Bintoro menghentikan sejenak cerita sambil menuang air putih ke cangkir. Bintoro tanpa sengaja menoleh ke sebelah di mana Romo duduk. Eh… malah Romo tertidur. Bintoro membatin, jadi saya nyerocos cerita, malah ditinggal tidur. Wah wah wah capek-capek disuruh cerita. Disuruh mendongeng, malah ditinggal gambleh, kelakuan tenan! Mo Mo…
Namun berhubung Bintoro pun lelah dan umpama dilanjutkan, ya percuma, Bintoro ikut-ikut merebahkan diri, sambil membatin, ‘Hmm.. Romo Mangun seseorang yang namanya punya wibawa atau punya pengaruh pada masyarakat di sekitarnya, bahkan untuk negeri Indonesia ini. Senang sore-sore, saya bisa duduk menemani orang berwibawa dan berpengaruh di Indonesia. Saya sangat merasa tersanjung karena diminta Romo mendongeng. Karena apa? Karena menurut saya Romo adalah sangat luarbiasa di mata saya.’
Tiba-tiba Romo terbangun, “We…laa. Sampai di mana ceritamu, Bin?”
“Ya.. sudah panjang, Mo.”
“Sampai dower, ya? He he…” Romo terkekeh.
“Lha, Romo sampai di mana mimpinya?” Tanya Bintoro.
"Yoo, tak sempat mimpi to! La saya sangat ngantuk je… habis tadi malam ngerjain gambar semua salah terus. la sampai ngenteki tipeks 3 botol jee… Gambar tak anggap selesai, lalu saya nyuruh Ngatimen fotokopi.” Ngatimen adalah karyawan di rumah Romo Mangun. “Malah jadinya warnanya hitam semua, sembrono kok.” Romo tampak kesal.
“Laa, kok Romo main tipeks banyak-banyak?”
“La ya itu, saya ndak mikir kalau jadinya mau seperti itu.” Romo menjawab lirih.
“Yoo, pastilah Mo, namanya tipeks kan basah, kalau dikopi jadi rusak, jadinya seperti jenang.” Goda Bintoro. "Apa lagi mesin fotokopinya pasti jadi rusak juga Mo, karena pasti nempel di kaca semua Mo, jadinya kan kayak gambar kolam comberan?"
“Laa, kok kamu tahu, Bin?” Romo bertanya agak terkejut.
“Laa wong sebelum ditunjukin ke Romo, Lek Ngatimen sudah nunjukin ke saya kok, Mo.’’
“Oh… begitu to? Jangan-jangan Ngatimen, juga nunjukin sama orang lain juga ya, Bin? Wah malu saya.”
Ternyata Romo Mangun juga punya rasa malu, gumam Bintoro dalam hati. Tapi Bintoro menganggap kejujuran seorang Romo yang sangat bijaksana.
“Berarti Romo jujur dan apa adanya mengatakan itu.”
“Lha iyo to.. Iki kok,” Jawab Romo seraya tangannya menepuk-nepuk dada dan terkekeh, “Hehe..”

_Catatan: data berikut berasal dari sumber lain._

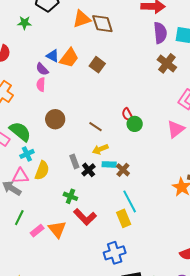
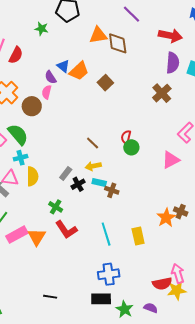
brown cross: (167, 63) -> (162, 93), moved
red semicircle: (127, 115) -> (126, 137), turned 32
brown circle: (55, 119) -> (32, 106), moved
gray rectangle: (74, 161) -> (66, 173), turned 48
yellow semicircle: (42, 170) -> (32, 176), turned -30
brown cross: (123, 170) -> (112, 190), turned -32
cyan line: (130, 201) -> (106, 234), moved
yellow rectangle: (124, 218) -> (138, 236), moved
pink rectangle: (37, 231) -> (17, 235), size x1.5
blue cross: (115, 253) -> (109, 274), moved

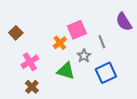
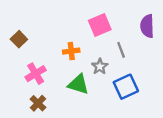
purple semicircle: (124, 22) -> (147, 26), turned 30
pink square: (77, 30) -> (100, 25), moved
orange cross: (60, 43) -> (71, 51), turned 32

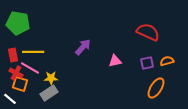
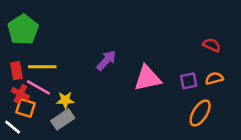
green pentagon: (18, 23) -> (23, 30), turned 30
red semicircle: (148, 32) -> (212, 45), moved, size x0.6
pink triangle: (115, 61) -> (147, 78), size x1.6

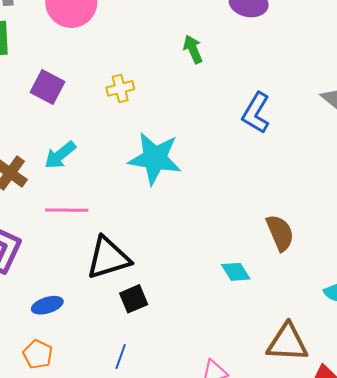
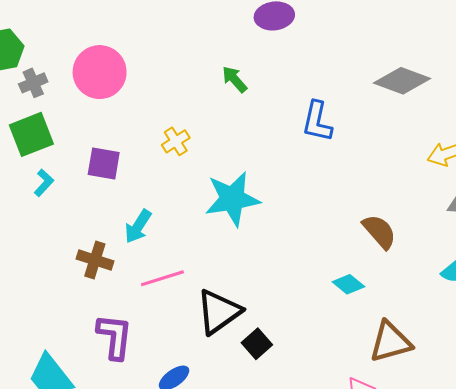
brown triangle: (287, 343) -> (390, 342), moved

“Mo.. La gimana, jaman sekarang itu seribu lawan satu je, masalah kejujuran, la wong sekarang banyak pejabat atau bisa dibilang tokoh aja masih tak mau jujur, apa lagi mengakui kekeliruannya. Seolah-olah menganggap Tuhan tak tahu polah tingkahnya, jadi para pejabat merasa tak diperhatikan masalah kesalahan yang ia buat."
"Yo memang begitu to. La wong sorga sana, Bin, itu sudah dipenuhi para pejabat yang punya duit jee, la piye? Kamu mau pilih mana? Surga apa neraka?"
“Wah Romo, saya belum mau pilih-pilih ah, Mo. Itu kata siapa Mo?”
“Yo saya! Apa kata Embahmu? Hehe..,” kekeh Romo.
“Tapi Mo,’’ Bintoro sedikit ngeyel. “Kata kakek saya, surga dan neraka itu katanya sudah bisa dirasakan sekarang.”
“Loh iya po?” Romo bertanya, penasaran. ***
Disarikan sesudah mendengarkan langsung "didongengi" oleh Mas Ado Bintoro murid jenius Romo Mangun.